おしゃぎり360度ビュー
「村上大祭」で曳かれる山車=「おしゃぎり」
毎年7月7日に行われる村上大祭では旧城下19町内で「おしゃぎり」と呼ばれる山車が曳きまわされる。車輪直径およそ180cm、全高5mを超える大型の二輪山車であり、車体各所に当地伝統の漆工・金工を駆使した装飾が施されているのが特徴である。
城サイトとは一見関係のないコンテンツではあるが、実はこの祭りの発祥は村上城築城と密接にかかわっている。1620年頃、村上城は堀直竒によって大修築されるが、その際、「城から神様を見下ろすのは恐れ多い」として、総鎮守である羽黒神社を、本丸直下(元羽黒)から山居山の中腹(現在地)に移転している。実際のところは城下の都市計画の再編によるものであろうが、ともあれ、この遷宮を祝って城下の町民が大八車を引き出して練り歩いたのが、現在に続く村上大祭の発祥である。
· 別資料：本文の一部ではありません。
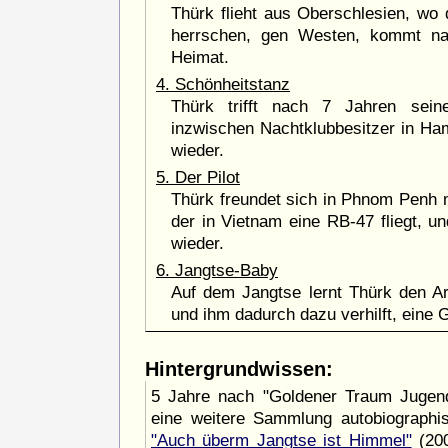
Thürk flieht aus Oberschlesien, wo
herrschen, gen Westen, kommt na
Heimat.
4. Schönheitstanz
Thürk trifft nach 7 Jahren sei
inzwischen Nachtklubbesitzer in Ham
wieder.
5. Der Pilot
Thürk freundet sich in Phnom Penh 
der in Vietnam eine RB-47 fliegt, u
wieder.
6. Jangtse-Baby
Auf dem Jangtse lernt Thürk den Ar
und ihm dadurch dazu verhilft, eine 
Hintergrundwissen:
5 Jahre nach "Goldener Traum Jugend
eine weitere Sammlung autobiographi
"Auch überm Jangtse ist Himmel"
(200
当初は引き回される屋台も素朴なものであったろうが、次第に装飾も華美となり大型化していく。寛文年間に記された「松平大和守日記」には、女中たちと祭を見物した記録が出てくるし、1700年代中盤の「村上町年行事所日記」にも、殿様の奥方が毎年のように祭り見物のため隅櫓に登った…との記録が残されている。これらを踏まえて考えると、享保年間ごろには現在のようなスタイルに落ち着いたと考えられている。(しまいには新造予定のおしゃぎりが華美過ぎると、藩当局から注意を受ける事態にもなっている)なお、現存する最古のおしゃぎりは、宝暦10年(1760年)製の肴町の屋台である。
城下町で引き回すのに適した構造
というわけで今回は、古い形態を残す塩町のおしゃぎりを参考に3Dモデルを制作した。あくまで概念的な形状として制作しているので、部分によっては他町内の意匠を参考にしたり、データの軽量化のため細部を簡略化した箇所も多いことを最初にお断りしておきたい。とりあえず、動く寺社建築(?)みたいなおしゃぎりの雰囲気を、多少なりとも感じていただければ幸いである。
で、3D化作業をしているうちに気付いたのだが、多くのおしゃぎりは2F部分が1F部分より大きく張り出して作られている。人込みの中でも目立たせる工夫であろうが、築造年代が下るほど、2F部分の張り出しは大きくなるようだ。また、大八車に由来する2輪という基本的なスタイルも、狭い街路で頻繁に方向転換するには都合のいい構造である。こういった部分にも、城下町の祭礼で用いる山車としての性格が伺える。